Cosmopolis relate l’histoire d’un golden boy de la finance, Eric Packer, qui se met en tête de traverser tout Manhattan en limousine pour aller chez un coiffeur situé de l’autre côté de la ville. Il avance à 10 km/h dans New York assiégée par un énorme soulèvement citoyen, une sorte de rassemblement d’indignés puissance 1000 visant à faire tomber une bonne fois pour toute le capitalisme sauvage qui affame la planète. L’idée est intéressante, l’esthétique apocalyptique du film également, et le roman dont il est l’adaptation, une oeuvre solide.
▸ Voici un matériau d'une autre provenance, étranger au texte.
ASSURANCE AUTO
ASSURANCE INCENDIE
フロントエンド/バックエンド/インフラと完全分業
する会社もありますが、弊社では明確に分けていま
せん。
Mais le producteur s’est trompé de réalisateur. C’est David Fincher qu’il aurait fallu mettre aux commandes. Cosmopolis s’égare dans des méandres métaphysiques passionnants en eux-mêmes, mais délicats à mettre en scène. Comme si le roman à la base était de fait inadaptable à l’écran. Par conséquent, on a un peu l’impression de lire la copie d’un élève qui serait un petit génie mais qui aurait fait un énorme hors-sujet. Le contenu déborde du contenant. David Cronenberg a essayé de faire tenir tous les paradoxes, les tensions et les clivages du système économique, politique et social mondial dans 8 mètres de limousine et 1h48 de film : réducteur. Pour l’aider pourtant, un soutien de poids : le fameux Robert Pattinson qui interprète son personnage avec travail et conviction.

Ultra-verbeux, les dialogues sont débités à toute vitesse sans laisser place au silence fondamental qui inspire la réflexion. L’absence presque permanente de musique donne l’impression de visionner les rush plutôt qu’un film achevé. Il aurait suffit de n’importe quoi, un son electro récurrent pour mettre un peu de piment. Le film, trop prudent, comble la vacuité d’une mise en scène ratée par des flots ininterrompus de logorrhée verbale.

David Cronenberg doit son salut à l’actualité brûlante et aux événements qui secouent notre monde. Pour le reste, son film trop-plein est en fait une coquille vide. Même Fight Club était plus réussi.